Latin Catholic archdiocese in Kerala, India

The Archdiocese of Verapoly (വരാപ്പുഴ അതിരൂപത, Archidioecesis Verapolitana) is a Latin Church ecclesiastical territory or archdiocese of the Catholic Church, comprising Latin Catholics of Malabar and headquartered at the city of Cochin, in the south Indian state of Kerala. The archdiocese has administrative control over the suffragan dioceses of Cochin, Kottapuram, and Vijayapuram. The headquarters is located in Kochi along the Malabar Coast in India. It was originally formed as the Vicariate Apostolic of Malabar in 1657 and became a metropolitan see in 1886. Verapoly is the anglicised name of Varapuzha.

==History==
The Archdiocese of Verapoly was originally known as the Vicariate of Malabar erected from the Roman Catholic Diocese of Cochin, the first catholic diocese in Kerala. It has its origin in 1657, with the arrival of Carmelite missionaries, most prominent among whom was the priest Joseph of St. Mary, better known as Joseph Sebastiani. They had been deputed under Hyacinth of St. Vincent as Apostolic Commissar, by Pope Alexander VII to effect a reconciliation of Saint Thomas Christians of the Syro-Chaldaic Rite, who had seceded from the Archbishop Francis Garcia due to his over-stretched influence in the affairs of syro-chaldean eparchial province of India. The majority of them had, in 1653, revolted against the Archbishop and forsaking his authority by taking an oath for the purpose at the foot of a cross, thereafter called the Coonan Cross, situated in Mattancherry, and made their own Archdeacon Thomas their archbishop. By the efforts of Sebastiani, a large number of seceders were brought back to the Catholic fold. Nevertheless, they refused to be under the authority of Archbishop Garcia or under any prelate of the Jesuit Order known as the "Paulists".

Rome, being informed of the situation by Sebastiani in person, decided to entrust the Carmelites with the spiritual care of the Syro-Chaldaic Rite. For this purpose the Vicariate of Malabar was erected by Pope Alexander VII on 3 December 1659. Sebastiani was consecrated Titular Bishop of Hierapolis on 15 December 1659 and sent back to Malabar, with the title of Vicar Apostolic and Administrator of the Archbishopric of Cranganore. The new Vicariate eventually established its headquarters in the island of Verapoly.

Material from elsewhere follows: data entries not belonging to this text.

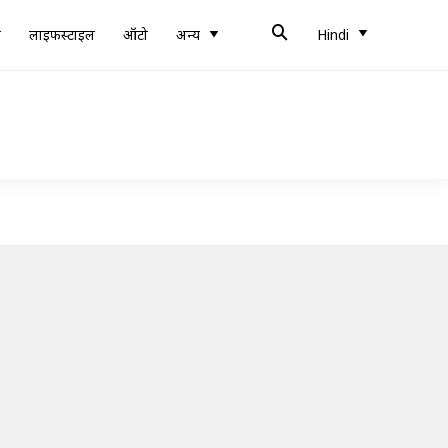
ब
लाइफस्टाइल
ऑटो
अन्य
Hindi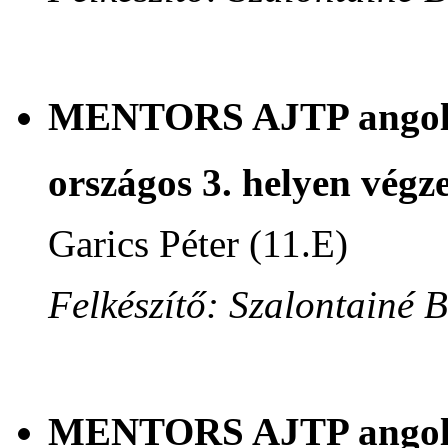
MENTORS AJTP angol n
országos 3. helyen végze
Garics Péter (11.E)
Felkészítő: Szalontainé 
MENTORS AJTP angol n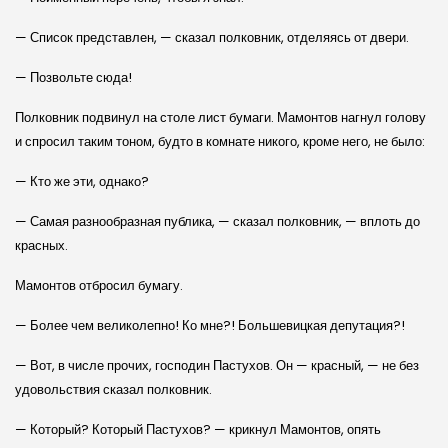
— Список представлен, — сказал полковник, отделяясь от двери.
— Позвольте сюда!
Полковник подвинул на столе лист бумаги. Мамонтов нагнул голову
и спросил таким тоном, будто в комнате никого, кроме него, не было:
— Кто же эти, однако?
— Самая разнообразная публика, — сказал полковник, — вплоть до
красных.
Мамонтов отбросил бумагу.
— Более чем великолепно! Ко мне?! Большевицкая депутация?!
— Вот, в числе прочих, господин Пастухов. Он — красный, — не без
удовольствия сказал полковник.
— Который? Который Пастухов? — крикнул Мамонтов, опять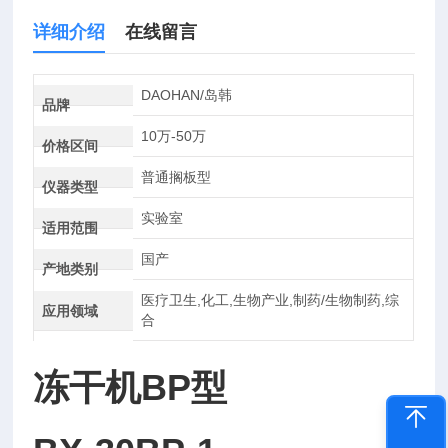
详细介绍
在线留言
DAOHAN/岛韩
品牌
10万-50万
价格区间
普通搁板型
仪器类型
实验室
适用范围
国产
产地类别
医疗卫生,化工,生物产业,制药/生物制药,综
应用领域
合
冻干机BP型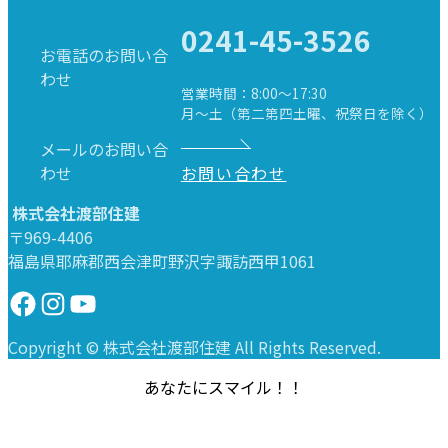
0241-45-3526
お電話のお問い合
わせ
営業時間：8:00～17:30
月～土（第二第四土曜、祝祭日を除く）
メールのお問い合
わせ
お問い合わせ
株式会社渡部住建
〒969-4406
福島県耶麻郡西会津町野沢字諏訪西甲1061
Facebook
Instagram
YouTube
Copyright © 株式会社渡部住建 All Rights Reserved.
あなたにスマイル！！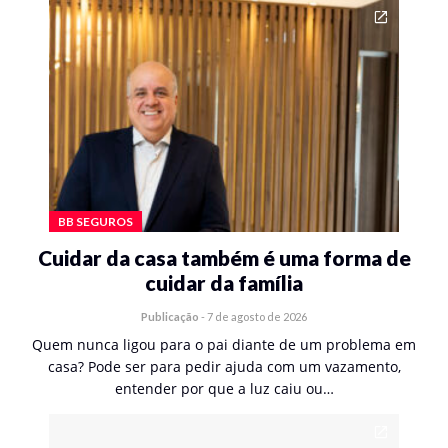
BB SEGUROS
Cuidar da casa também é uma forma de
cuidar da família
Publicação
-
7 de agosto de 2026
Quem nunca ligou para o pai diante de um problema em
casa? Pode ser para pedir ajuda com um vazamento,
entender por que a luz caiu ou…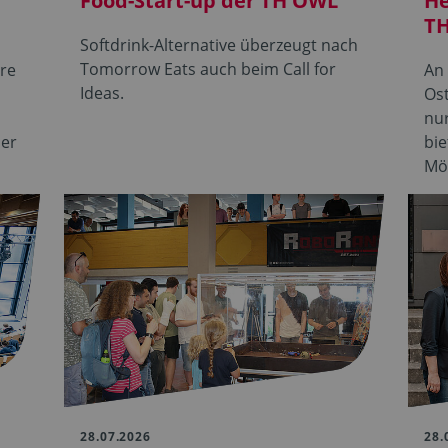
Food-Start-up der TH OWL
He
TH
Softdrink-Alternative überzeugt nach
Tomorrow Eats auch beim Call for
ere
An
Ideas.
Os
nur
der
bie
Mö
28.07.2026
28.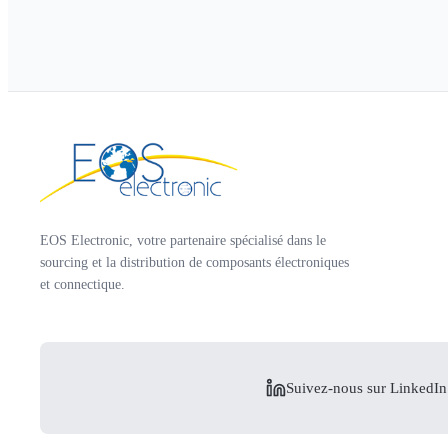
EOS Electronic, votre partenaire spécialisé dans le
sourcing et la distribution de composants électroniques
et connectique.
Suivez-nous sur LinkedIn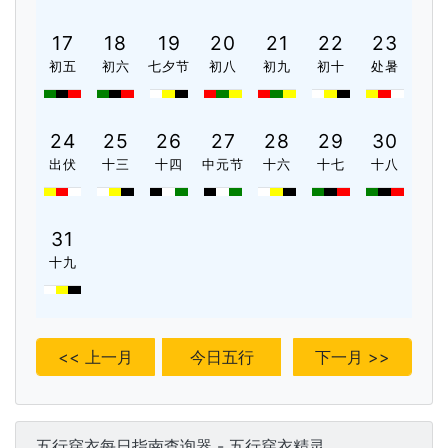
17
18
19
20
21
22
23
初五
初六
七夕节
初八
初九
初十
处暑
24
25
26
27
28
29
30
出伏
十三
十四
中元节
十六
十七
十八
31
十九
<< 上一月
今日五行
下一月 >>
五行穿衣每日指南查询器 - 五行穿衣精灵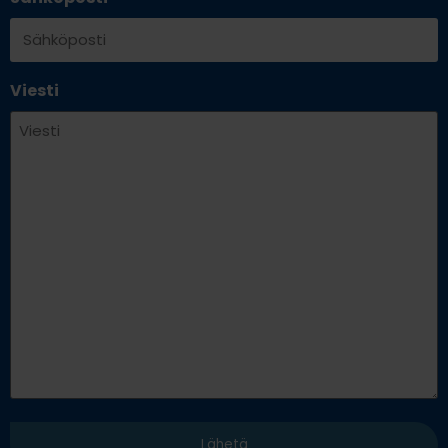
Viesti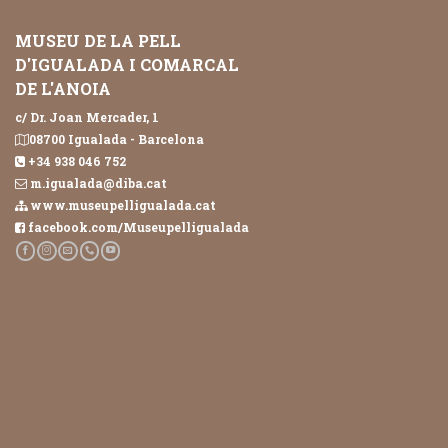
MUSEU DE LA PELL
D'IGUALADA I COMARCAL
DE L'ANOIA
c/ Dr. Joan Mercader, 1
08700 Igualada - Barcelona
+34 938 046 752
m.igualada@diba.cat
www.museupelligualada.cat
facebook.com/Museupelligualada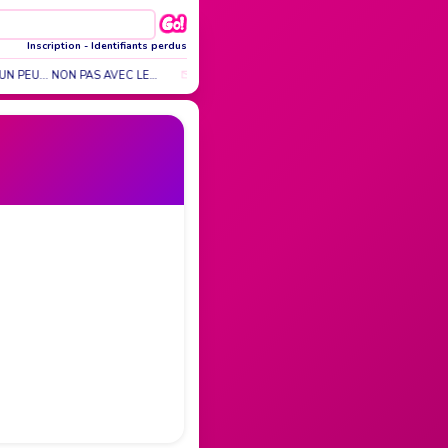
Inscription
-
Identifiants perdus
 PEU... NON PAS AVEC LE…
ON DIT QUE L'AMOUR EST AVEUGLE. DOMAGE QU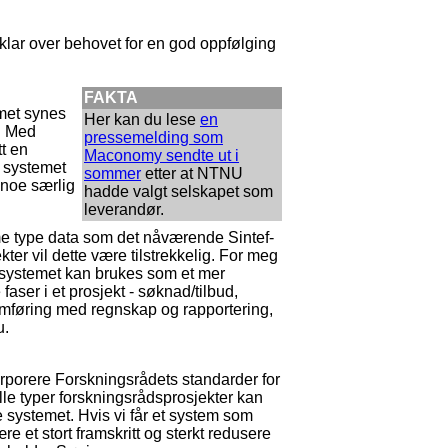
 klar over behovet for en god oppfølging
FAKTA
emet synes
Her kan du lese
en
. Med
pressemelding som
tt en
Maconomy sendte ut i
t systemet
sommer
etter at NTNU
r noe særlig
hadde valgt selskapet som
leverandør.
e type data som det nåværende Sintef-
ter vil dette være tilstrekkelig. For meg
e systemet kan brukes som et mer
faser i et prosjekt - søknad/tilbud,
nomføring med regnskap og rapportering,
u.
rporere Forskningsrådets standarder for
lle typer forskningsrådsprosjekter kan
 systemet. Hvis vi får et system som
re et stort framskritt og sterkt redusere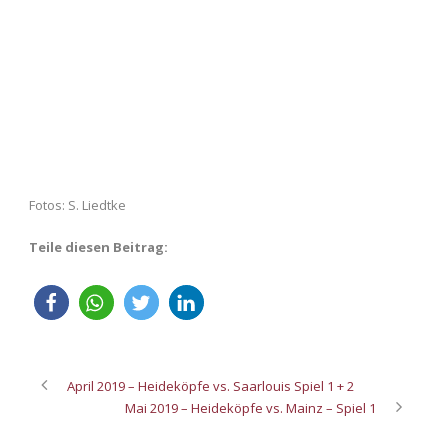
Fotos: S. Liedtke
Teile diesen Beitrag:
April 2019 – Heideköpfe vs. Saarlouis Spiel 1 + 2
Mai 2019 – Heideköpfe vs. Mainz – Spiel 1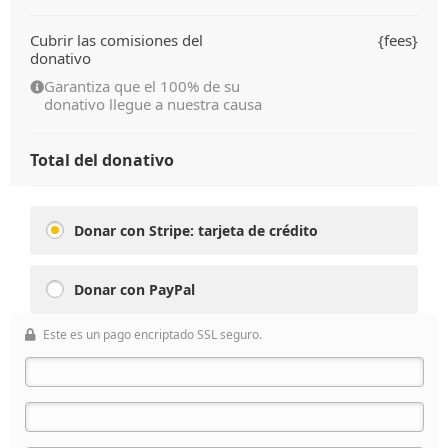
Cubrir las comisiones del
{fees}
donativo
Garantiza que el 100% de su
donativo llegue a nuestra causa
Total del donativo
Donar con Stripe: tarjeta de crédito
Donar con PayPal
Este es un pago encriptado SSL seguro.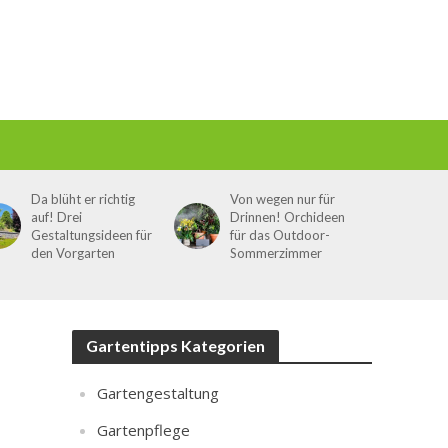
Da blüht er richtig
Von wegen nur für
auf! Drei
Drinnen! Orchideen
Gestaltungsideen für
für das Outdoor-
den Vorgarten
Sommerzimmer
Gartentipps Kategorien
Gartengestaltung
Gartenpflege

The conquest of Portuguese territories in Malabar and especially of Cochin in 1663 by the Dutch and the consequent expulsion of all Catholic Missionaries from the territories occupied by the Dutch and elsewhere, threatened the very existence of the Malabar Vicariate. Nevertheless, it survived under the Indian Prelate Palliveettil Chandy (Alexander de Campo) whom Sebastiani had consecrated as his successor before he left Malabar in 1663. Before long Carmelites were allowed to resume their ministration which was by then extended also to the Catholics of the Latin Church who were under Portuguese protection.

On 13 March 1709 by a brief of Pope Clement XI Malabar Vicariate was suppressed and the Vicariate of Verapoly took its place with Bishop Angelo Francisco as its first Vicar Apostolic.

By the brief "Multa Praeclara" of Pope Gregory XVI, dated 24 April 1838, the Sees of Cranganore and Cochin which at that time included also Quilon, were annexed to the Vicariate of Verapoly which thus came to comprise the whole of Malabar. However, in 1845, Quilon was severed from Verapoly as a Suffragan Vicariate.

When by the famous apostolic letter "Humanae Salutis Auctor" of Leo XIII dated 1 September 1886, the Hierarchy of India was established, the Vicariate of Verapoly was raised to the status of an Archdiocese with Leonard Mellano of St. Louis as its first archbishop who was the 17th in the line of the Vicars Apostolic.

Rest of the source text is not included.